/jamba

Jam Base Methods for R

Primary LanguageROtherNOASSERTION

jamba

The goal of jamba is to provide useful custom functions for R data analysis and visualization.

Package Reference

A full online function reference is available via the pkgdown documentation:

Full jamba command reference

Functions are categorized, some examples are listed below:

Background

The R functions in jamba have been built up over several years, often based upon and citing the relevant discussion from Stackoverflow, R-help, or Bioconductor, along with the principal author(s). Almost every function is some sort of wrapper around existing R functions – designed for specific cases where I can make it faster, more flexible, or customized to make my analysis life easier. Kudos and thanks to the original authors! The R community is built upon the collective greatness of its contributors!

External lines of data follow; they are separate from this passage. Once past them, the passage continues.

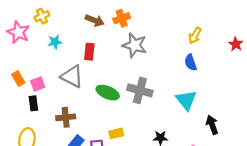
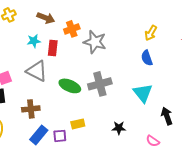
orange cross: (122, 18) -> (72, 29), moved
brown arrow: (95, 20) -> (46, 18), moved
cyan star: (55, 42) -> (34, 41), moved
gray cross: (140, 90) -> (100, 84), turned -30

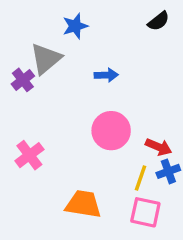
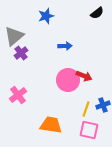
gray triangle: (46, 59) -> (14, 36), moved
purple cross: (23, 80) -> (21, 53), moved
red arrow: (158, 147) -> (84, 76), moved

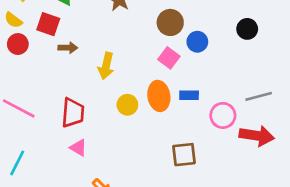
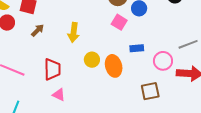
brown arrow: (68, 48) -> (38, 30), moved, turned -40
orange ellipse: (159, 96) -> (114, 66), moved
brown square: (184, 155) -> (150, 91), moved

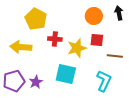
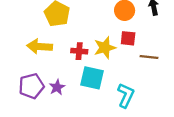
red cross: (55, 39) -> (79, 51), moved
cyan L-shape: (104, 81) -> (126, 95), moved

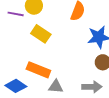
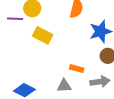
orange rectangle: (38, 70) -> (77, 69), moved, size x0.6

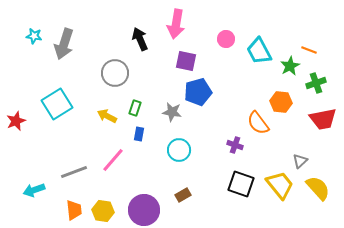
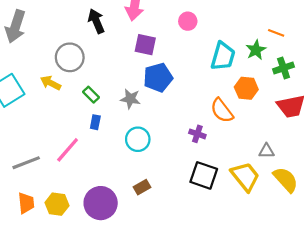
cyan trapezoid: (259, 51) -> (223, 56), moved, turned -136
green rectangle: (135, 108) -> (91, 95), turned -63
yellow arrow: (107, 116) -> (51, 83), moved
gray triangle: (300, 161) -> (267, 151), turned 42

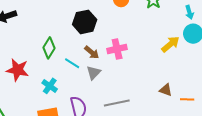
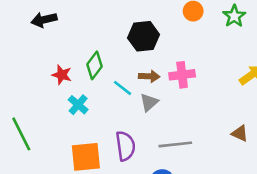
brown arrow: (92, 52) -> (149, 76), turned -42
red star: (18, 70) -> (62, 75), moved, size x0.7
cyan cross: (50, 86) -> (78, 105), moved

Most of the functions are designed around workflows for Bioinformatics analyses, where functions need to be efficient when operating over 10,000 to 100,000 elements. (They work really well with millions as well.) Usually the speed gains are obvious with about 100 elements, then scale linearly (or worse) as the number increases. I and others use these functions all the time.

One example function writeOpenxlsx() is a simple wrapper around very useful openxlsx::write.xlsx(). Also writeOpenxlsx() applies column formatting for things like P-values, fold changes, log2 fold changes, numeric and integer values – and uses color-shading of cells for each type. So many hours saved from hand-editing Excel formats!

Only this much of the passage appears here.